The last quarter of the 20th century gives me a pain.
Take Judge Harold Greene, for instance. He's the guy who broke up the telephone company and ruined telephone service and my equanimity. According to a profile in The Post, not only has he no remorse, but also he says the whole thing was inevitable. Nonsense. Shredding the company was the quintessential act of this era: It wasn't broke but they fixed it anyway. So prices are up, no one knows who to call for service, and when they do come, they say you called the wrong people but they charge you anyway.
Resultant fantasy: The president decides to name Judge Greene to the Supreme Court. The call, however, cannot be completed because of circuit overload.
Or take the book stores. They used to be nice places where the mention of an author's name drew no blank stare; where a question about what to buy Aunt Sue for Christmas brought forth a wealth of suggestions; where there were candies in a jar and a coffee urn snuggled in a corner for use by the regulars; where the owner was -- gasp -- educated and might respond gleefully, when you asked for Trollope, that theirs was a respectable place, not a bawdy house. Nowadays you get discounts and dimwits not even familiar with the best-seller list. They respond to questions with "If we have it, it'll be over there" and an airy wave of the hand in the general direction of the North Pole.
Resultant fantasy: licensing for booksellers.
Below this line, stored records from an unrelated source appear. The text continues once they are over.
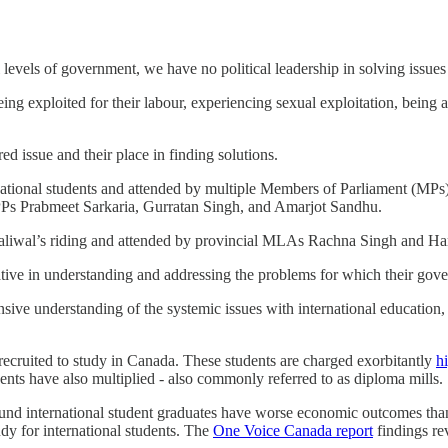
ll levels of government, we have no political leadership in solving issue
eing exploited for their labour, experiencing sexual exploitation, being 
d issue and their place in finding solutions.
ational students and attended by multiple Members of Parliament (MPs
PPs Prabmeet Sarkaria, Gurratan Singh, and Amarjot Sandhu.
iwal’s riding and attended by provincial MLAs Rachna Singh and Harr
tive in understanding and addressing the problems for which their gove
sive understanding of the systemic issues with international education,
ecruited to study in Canada. These students are charged exorbitantly
hi
udents have also multiplied - also commonly referred to as diploma mills.
nd international student graduates have worse economic outcomes than C
dy for international students. The
One Voice Canada report
findings re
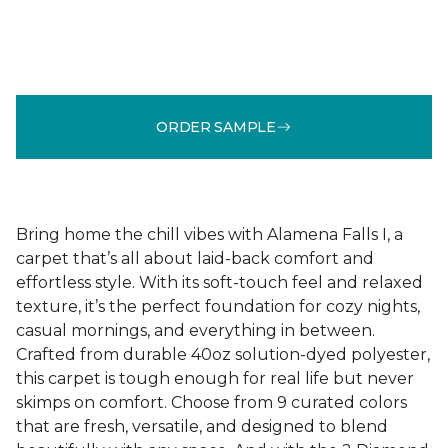
ORDER SAMPLE
Bring home the chill vibes with Alamena Falls I, a
carpet that’s all about laid-back comfort and
effortless style. With its soft-touch feel and relaxed
texture, it’s the perfect foundation for cozy nights,
casual mornings, and everything in between.
Crafted from durable 40oz solution-dyed polyester,
this carpet is tough enough for real life but never
skimps on comfort. Choose from 9 curated colors
that are fresh, versatile, and designed to blend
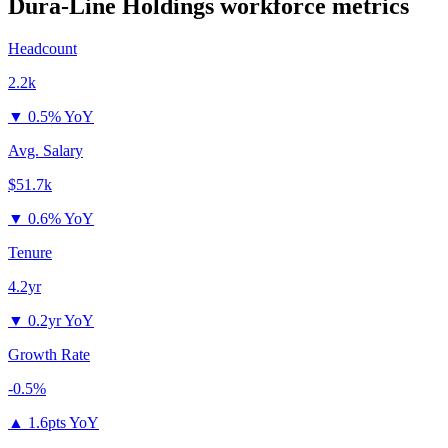
Dura-Line Holdings
workforce metrics
Headcount
2.2k
▼
0.5% YoY
Avg. Salary
$51.7k
▼
0.6% YoY
Tenure
4.2yr
▼
0.2yr YoY
Growth Rate
-0.5%
▲
1.6pts YoY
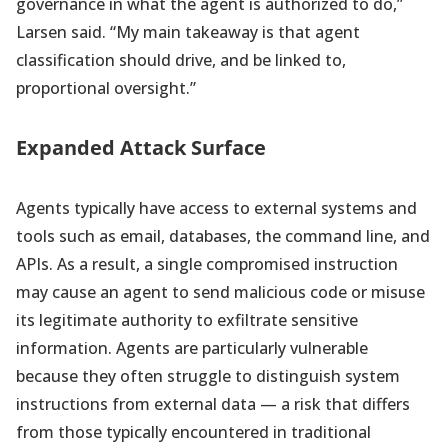
governance in what the agent is authorized to do,”
Larsen said. “My main takeaway is that agent
classification should drive, and be linked to,
proportional oversight.”
Expanded Attack Surface
Agents typically have access to external systems and
tools such as email, databases, the command line, and
APIs. As a result, a single compromised instruction
may cause an agent to send malicious code or misuse
its legitimate authority to exfiltrate sensitive
information. Agents are particularly vulnerable
because they often struggle to distinguish system
instructions from external data — a risk that differs
from those typically encountered in traditional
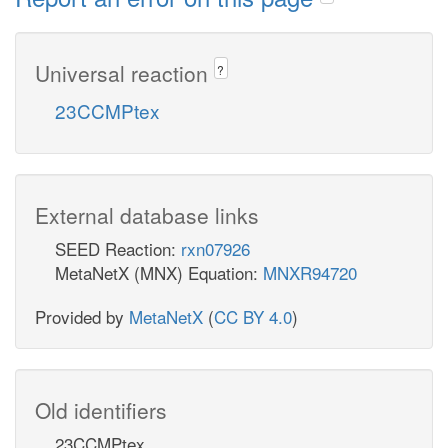
Universal reaction
?
23CCMPtex
External database links
SEED Reaction:
rxn07926
MetaNetX (MNX) Equation:
MNXR94720
Provided by
MetaNetX
(
CC BY 4.0
)
Old identifiers
23CCMPtex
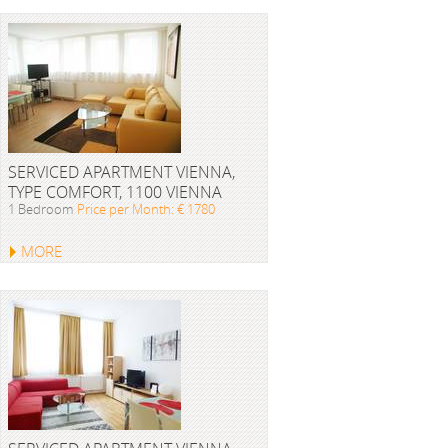
SERVICED APARTMENT VIENNA,
TYPE COMFORT, 1100 VIENNA
1 Bedroom
Price per Month: € 1780
MORE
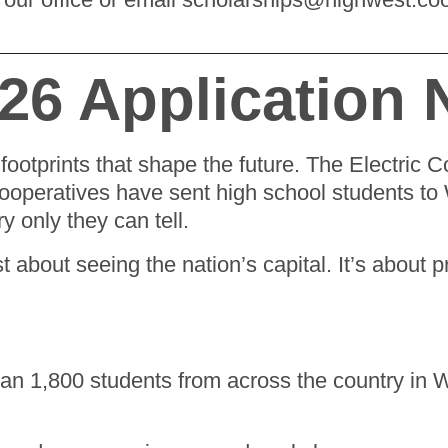
026 Application
footprints that shape the future. The Electric 
cooperatives have sent high school students to 
ry only they can tell.
st about seeing the nation’s capital. It’s about 
an 1,800 students from across the country in 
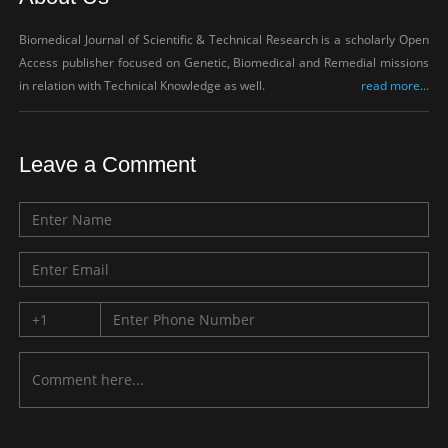
Biomedical Journal of Scientific & Technical Research is a scholarly Open
Access publisher focused on Genetic, Biomedical and Remedial missions
in relation with Technical Knowledge as well.
read more...
Leave a Comment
Only English majors need apply.
Or take those stores with a gum-chewing teeny- booper at the door who says, between pink bubbles, "Gotta check your briefcase." "Why?" you ask. "ause you think I'm a thief," you mumble, Christmas spirit gone and the thought forming that if they think you're a thief, you can darn well be sure they are.
Resultant fantasy: enter with briefcase handcuffed to wrist, claiming it is full of classified documents.
Or the good old boys from Detroit, who howl to Washington to limit foreign car imports. These are the ones who brought you fender fins and rear windows that do not open; who eliminated straps to hang onto while their behemoths wallow and sway along the road; and who cut out the nifty little flipper windows that permitted you to direct fresh air onto your fevered brow.
Resultant fantasy: all Detroit car designers condemned to spend eternity riding in one of their own creations.
Even the banks have lost their sense of propriety. In the old days, if you wrote a bad check, they would hit you with a service charge. Fair enough. Today, if a customer gives you a bad check and you deposit it, they charge innocent you a service charge. And the beat goes on. Your auto demands you fasten your seat belt or remove your keys. Magazines shed little pieces of cardboard like dandruff. Your phone rings off the hook at dinner time with unguent-voiced salespeople asking what your income is and if you want to know about tax shelters.
Resultant fantasies: not fit for a family newspaper.